The dataframe does indeed overlap with the training dataframe, named df in this notebook. Let’s see how we can merge them. If we simply run the default pd.DataFrame.merge() function it will not work as what you most likely intend.

df.merge(df_val)
col0 col1 col2 col3 col4 col5 col6 col7 col8 col9
0 0.0 0.0 0.0 0.0 0.0 0.0 0.0 0.0 0.0 0.0
1 0.0 0.0 0.0 0.0 0.0 0.0 0.0 0.0 0.0 0.0
2 0.0 0.0 0.0 0.0 0.0 0.0 0.0 0.0 0.0 0.0
3 0.0 0.0 0.0 0.0 0.0 0.0 0.0 0.0 0.0 0.0
4 0.0 0.0 0.0 0.0 0.0 0.0 0.0 0.0 0.0 0.0
5 0.0 0.0 0.0 0.0 0.0 0.0 0.0 0.0 0.0 0.0
6 0.0 0.0 0.0 0.0 0.0 0.0 0.0 0.0 0.0 0.0
7 0.0 0.0 0.0 0.0 0.0 0.0 0.0 0.0 0.0 0.0
8 0.0 0.0 0.0 0.0 0.0 0.0 0.0 0.0 0.0 0.0

We see the index vanished!! We lose so much information. Also, we need to be aware, that we try to merge on the same column col0.

In practice you would most likely have another column that you want to add to the train dataframe. Let’s first check how to correctly solve the first case.

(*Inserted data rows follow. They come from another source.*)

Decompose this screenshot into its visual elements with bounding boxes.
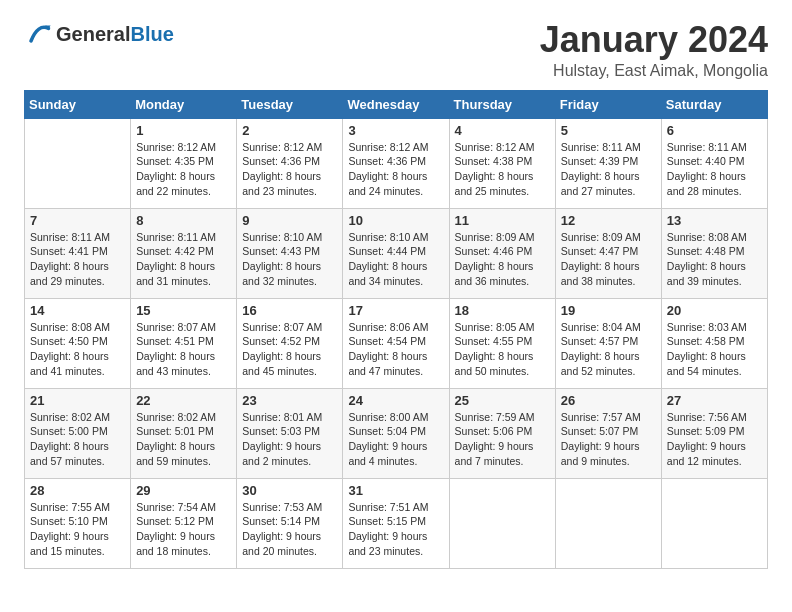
calendar-cell: 5Sunrise: 8:11 AM Sunset: 4:39 PM Daylig… xyxy=(555,118,661,208)
day-info: Sunrise: 8:04 AM Sunset: 4:57 PM Dayligh… xyxy=(561,320,656,379)
day-info: Sunrise: 8:12 AM Sunset: 4:35 PM Dayligh… xyxy=(136,140,231,199)
day-info: Sunrise: 8:00 AM Sunset: 5:04 PM Dayligh… xyxy=(348,410,443,469)
day-number: 1 xyxy=(136,123,231,138)
day-info: Sunrise: 8:07 AM Sunset: 4:51 PM Dayligh… xyxy=(136,320,231,379)
calendar-cell: 29Sunrise: 7:54 AM Sunset: 5:12 PM Dayli… xyxy=(131,478,237,568)
day-info: Sunrise: 7:59 AM Sunset: 5:06 PM Dayligh… xyxy=(455,410,550,469)
calendar-table: SundayMondayTuesdayWednesdayThursdayFrid… xyxy=(24,90,768,569)
day-info: Sunrise: 8:05 AM Sunset: 4:55 PM Dayligh… xyxy=(455,320,550,379)
day-info: Sunrise: 7:55 AM Sunset: 5:10 PM Dayligh… xyxy=(30,500,125,559)
day-number: 11 xyxy=(455,213,550,228)
day-number: 30 xyxy=(242,483,337,498)
day-number: 5 xyxy=(561,123,656,138)
calendar-cell xyxy=(449,478,555,568)
day-info: Sunrise: 7:54 AM Sunset: 5:12 PM Dayligh… xyxy=(136,500,231,559)
header-cell-wednesday: Wednesday xyxy=(343,90,449,118)
day-info: Sunrise: 8:11 AM Sunset: 4:39 PM Dayligh… xyxy=(561,140,656,199)
day-number: 28 xyxy=(30,483,125,498)
day-number: 10 xyxy=(348,213,443,228)
day-number: 16 xyxy=(242,303,337,318)
calendar-cell: 10Sunrise: 8:10 AM Sunset: 4:44 PM Dayli… xyxy=(343,208,449,298)
day-number: 6 xyxy=(667,123,762,138)
day-info: Sunrise: 7:57 AM Sunset: 5:07 PM Dayligh… xyxy=(561,410,656,469)
calendar-cell: 28Sunrise: 7:55 AM Sunset: 5:10 PM Dayli… xyxy=(25,478,131,568)
day-number: 26 xyxy=(561,393,656,408)
logo: GeneralBlue xyxy=(24,20,174,48)
day-info: Sunrise: 8:12 AM Sunset: 4:36 PM Dayligh… xyxy=(242,140,337,199)
day-info: Sunrise: 8:07 AM Sunset: 4:52 PM Dayligh… xyxy=(242,320,337,379)
calendar-week-row: 28Sunrise: 7:55 AM Sunset: 5:10 PM Dayli… xyxy=(25,478,768,568)
calendar-cell: 25Sunrise: 7:59 AM Sunset: 5:06 PM Dayli… xyxy=(449,388,555,478)
header-cell-monday: Monday xyxy=(131,90,237,118)
day-info: Sunrise: 7:53 AM Sunset: 5:14 PM Dayligh… xyxy=(242,500,337,559)
day-number: 9 xyxy=(242,213,337,228)
calendar-cell: 7Sunrise: 8:11 AM Sunset: 4:41 PM Daylig… xyxy=(25,208,131,298)
calendar-cell: 12Sunrise: 8:09 AM Sunset: 4:47 PM Dayli… xyxy=(555,208,661,298)
logo-general-text: GeneralBlue xyxy=(56,23,174,45)
day-info: Sunrise: 8:02 AM Sunset: 5:00 PM Dayligh… xyxy=(30,410,125,469)
month-title: January 2024 xyxy=(540,20,768,60)
calendar-cell xyxy=(25,118,131,208)
calendar-cell: 21Sunrise: 8:02 AM Sunset: 5:00 PM Dayli… xyxy=(25,388,131,478)
calendar-cell: 19Sunrise: 8:04 AM Sunset: 4:57 PM Dayli… xyxy=(555,298,661,388)
day-info: Sunrise: 8:03 AM Sunset: 4:58 PM Dayligh… xyxy=(667,320,762,379)
day-info: Sunrise: 8:09 AM Sunset: 4:47 PM Dayligh… xyxy=(561,230,656,289)
calendar-cell: 22Sunrise: 8:02 AM Sunset: 5:01 PM Dayli… xyxy=(131,388,237,478)
day-number: 17 xyxy=(348,303,443,318)
title-area: January 2024 Hulstay, East Aimak, Mongol… xyxy=(540,20,768,80)
calendar-week-row: 14Sunrise: 8:08 AM Sunset: 4:50 PM Dayli… xyxy=(25,298,768,388)
day-number: 23 xyxy=(242,393,337,408)
header: GeneralBlue January 2024 Hulstay, East A… xyxy=(24,20,768,80)
calendar-cell: 18Sunrise: 8:05 AM Sunset: 4:55 PM Dayli… xyxy=(449,298,555,388)
day-info: Sunrise: 7:51 AM Sunset: 5:15 PM Dayligh… xyxy=(348,500,443,559)
day-number: 13 xyxy=(667,213,762,228)
day-number: 14 xyxy=(30,303,125,318)
day-info: Sunrise: 8:11 AM Sunset: 4:40 PM Dayligh… xyxy=(667,140,762,199)
day-info: Sunrise: 8:09 AM Sunset: 4:46 PM Dayligh… xyxy=(455,230,550,289)
calendar-cell: 23Sunrise: 8:01 AM Sunset: 5:03 PM Dayli… xyxy=(237,388,343,478)
day-number: 24 xyxy=(348,393,443,408)
day-info: Sunrise: 7:56 AM Sunset: 5:09 PM Dayligh… xyxy=(667,410,762,469)
calendar-cell: 2Sunrise: 8:12 AM Sunset: 4:36 PM Daylig… xyxy=(237,118,343,208)
day-number: 2 xyxy=(242,123,337,138)
location-title: Hulstay, East Aimak, Mongolia xyxy=(540,62,768,80)
calendar-cell: 11Sunrise: 8:09 AM Sunset: 4:46 PM Dayli… xyxy=(449,208,555,298)
day-info: Sunrise: 8:08 AM Sunset: 4:50 PM Dayligh… xyxy=(30,320,125,379)
calendar-cell: 17Sunrise: 8:06 AM Sunset: 4:54 PM Dayli… xyxy=(343,298,449,388)
calendar-cell: 8Sunrise: 8:11 AM Sunset: 4:42 PM Daylig… xyxy=(131,208,237,298)
calendar-cell: 3Sunrise: 8:12 AM Sunset: 4:36 PM Daylig… xyxy=(343,118,449,208)
header-cell-tuesday: Tuesday xyxy=(237,90,343,118)
calendar-cell: 1Sunrise: 8:12 AM Sunset: 4:35 PM Daylig… xyxy=(131,118,237,208)
calendar-cell: 16Sunrise: 8:07 AM Sunset: 4:52 PM Dayli… xyxy=(237,298,343,388)
calendar-cell: 14Sunrise: 8:08 AM Sunset: 4:50 PM Dayli… xyxy=(25,298,131,388)
day-number: 3 xyxy=(348,123,443,138)
day-info: Sunrise: 8:12 AM Sunset: 4:36 PM Dayligh… xyxy=(348,140,443,199)
calendar-week-row: 21Sunrise: 8:02 AM Sunset: 5:00 PM Dayli… xyxy=(25,388,768,478)
logo-icon xyxy=(24,20,52,48)
day-number: 7 xyxy=(30,213,125,228)
day-number: 31 xyxy=(348,483,443,498)
calendar-cell xyxy=(661,478,767,568)
day-number: 21 xyxy=(30,393,125,408)
day-info: Sunrise: 8:10 AM Sunset: 4:44 PM Dayligh… xyxy=(348,230,443,289)
calendar-week-row: 7Sunrise: 8:11 AM Sunset: 4:41 PM Daylig… xyxy=(25,208,768,298)
calendar-cell: 15Sunrise: 8:07 AM Sunset: 4:51 PM Dayli… xyxy=(131,298,237,388)
day-info: Sunrise: 8:01 AM Sunset: 5:03 PM Dayligh… xyxy=(242,410,337,469)
calendar-cell: 26Sunrise: 7:57 AM Sunset: 5:07 PM Dayli… xyxy=(555,388,661,478)
day-number: 27 xyxy=(667,393,762,408)
day-info: Sunrise: 8:11 AM Sunset: 4:42 PM Dayligh… xyxy=(136,230,231,289)
calendar-cell: 24Sunrise: 8:00 AM Sunset: 5:04 PM Dayli… xyxy=(343,388,449,478)
day-number: 20 xyxy=(667,303,762,318)
day-number: 4 xyxy=(455,123,550,138)
calendar-cell: 9Sunrise: 8:10 AM Sunset: 4:43 PM Daylig… xyxy=(237,208,343,298)
day-number: 22 xyxy=(136,393,231,408)
day-number: 12 xyxy=(561,213,656,228)
day-number: 8 xyxy=(136,213,231,228)
header-cell-sunday: Sunday xyxy=(25,90,131,118)
day-number: 18 xyxy=(455,303,550,318)
calendar-cell: 6Sunrise: 8:11 AM Sunset: 4:40 PM Daylig… xyxy=(661,118,767,208)
calendar-cell: 20Sunrise: 8:03 AM Sunset: 4:58 PM Dayli… xyxy=(661,298,767,388)
calendar-week-row: 1Sunrise: 8:12 AM Sunset: 4:35 PM Daylig… xyxy=(25,118,768,208)
calendar-cell xyxy=(555,478,661,568)
day-number: 15 xyxy=(136,303,231,318)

Merging another dataframe with the same column

df_merge_same_col = df.merge(df_val, how="outer", left_on=["date", "cat0", "cat1"], right_on=["date", "cat0", "cat1"])
df_merge_same_col

col0_x col1 col2 col3 col4 col5 col6 col7 col8 col9 col0_y
date cat0 cat1
2018-01-01 0 test 0.0 0.0 0.0 0.0 0.0 0.0 0.0 0.0 0.0 0.0 NaN
1 test 0.0 0.0 0.0 0.0 0.0 0.0 0.0 0.0 0.0 0.0 NaN
2 test 0.0 0.0 0.0 0.0 0.0 0.0 0.0 0.0 0.0 0.0 NaN
2018-01-02 0 test 1.0 1.0 1.0 1.0 1.0 1.0 1.0 1.0 1.0 1.0 NaN
1 test 1.0 1.0 1.0 1.0 1.0 1.0 1.0 1.0 1.0 1.0 NaN
... ... ... ... ... ... ... ... ... ... ... ... ... ...
2018-02-02 1 test NaN NaN NaN NaN NaN NaN NaN NaN NaN NaN 1300.0
2 test NaN NaN NaN NaN NaN NaN NaN NaN NaN NaN 1300.0
2018-02-03 0 test NaN NaN NaN NaN NaN NaN NaN NaN NaN NaN 1400.0
1 test NaN NaN NaN NaN NaN NaN NaN NaN NaN NaN 1400.0
2 test NaN NaN NaN NaN NaN NaN NaN NaN NaN NaN 1400.0

102 rows × 11 columns

This looks quite good. Remeber the SQL merging types. Also quite helpful to refer to pandas docs.

Lets discet the code:

  1. Use how=outer as merging strategy.
  2. Specify the index to merge on as a list (since it is a multiindex).

You see that for the default set up will rename the overlapping columns with a suffix: x (old) and y (new).

Let’s now look at a overlapping entry (using the idx Pandas IndexSlice object defined above):

df_merge_same_col.loc[idx["2018-01-30", :, :]]
col0_x col1 col2 col3 col4 col5 col6 col7 col8 col9 col0_y
cat0 cat1
0 test 29.0 29.0 29.0 29.0 29.0 29.0 29.0 29.0 29.0 29.0 1000.0
1 test 29.0 29.0 29.0 29.0 29.0 29.0 29.0 29.0 29.0 29.0 1000.0
2 test 29.0 29.0 29.0 29.0 29.0 29.0 29.0 29.0 29.0 29.0 1000.0

And we find our 1000 for all the cat0 and cat1 entries. Note, that the date index gets omitted by using loc.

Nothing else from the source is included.